Tape-ball cricket is said to have been born in Karachi’s Nazimabad neighbourhood and popularised on these streets and empty plots. It’s possible that cricket’s ubiquity would not have been possible without these wide-open undeveloped patches of land. Some of Pakistan’s cricket legends—including Akhtar and Wasim Akram, two of the greatest bowlers Pakistan has ever produced—developed their skills with a tape-ball in such spaces. Shoaib Akhtar’s father was a night watchman at a petrol station. Yousuf Youhana, one of Pakistan’s best batsmen in the early 2000s, is the son of a street sweeper. While empty plots represent stagnation in formal development, informally, they are sites of significant movement. Here the boys of Karachi’s urban poor are momentarily within reach of a path to stardom and international recognition.

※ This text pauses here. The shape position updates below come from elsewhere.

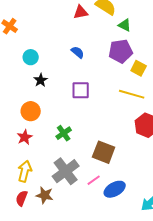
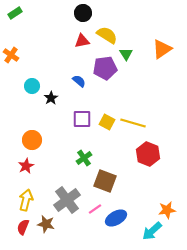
green triangle: (125, 25) -> (126, 54), turned 32
purple pentagon: (121, 51) -> (105, 68), moved
yellow square: (139, 68) -> (107, 122), moved
black star: (41, 80) -> (51, 98), moved
green cross: (64, 133) -> (84, 158), moved

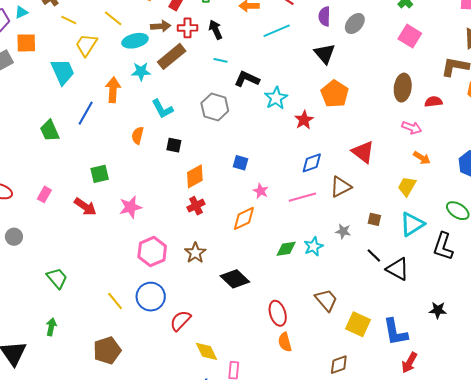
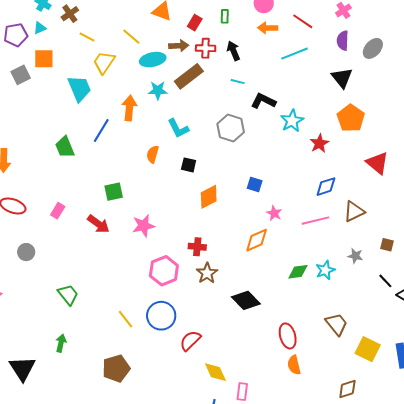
red triangle: (363, 152) -> (377, 163), moved
red cross: (196, 206) -> (197, 247), moved, turned 30

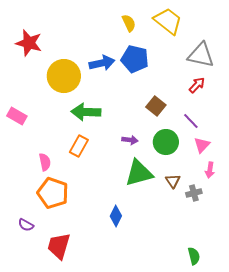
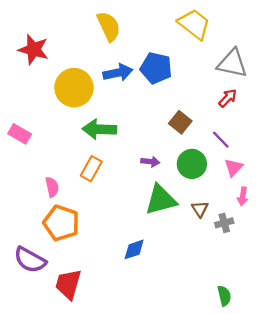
yellow semicircle: (129, 23) -> (109, 26), moved, size x1.5
blue diamond: (116, 216) -> (134, 249), turned 45
purple semicircle: (26, 225) -> (30, 260), size x1.8

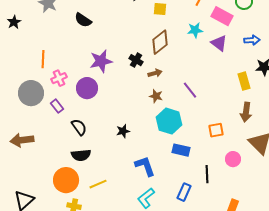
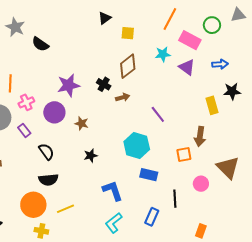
black semicircle: (83, 20) -> (40, 44), moved
brown star: (156, 96) -> (82, 123), moved
brown arrow: (246, 112) -> (200, 136), moved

Like many cities across the global south, Karachi is obsessively trying to achieve elusive “world-class city” status in the hope of attracting global investment. In the pursuit of these ambitions, spaces for the recreation or economies of the poor hold little value. The dusty weekly matches played by Zohaib and his friends have no role in this idealised city. Formal public grounds have been built over. Karachi’s “empty” plots represent a blip—a short pulse—in the development of the neoliberal city where unwittingly, breathing space has been created and seized by an urban majority that is otherwise squeezed by development.

Eventually, the sites where big cricket games are played every Sunday, open-air schools operate and makeshift tea stalls buzz late into the night will be turned into malls or expensive housing, like the planned Defence Housing Authority Phase 8. In that future, Zohaib and others like him will, in most cases, only be able to enter these new upper-class developments as servants, drivers, or security guards. Until the “empty” plot is walled off and the excavators move in, the weekly games will continue.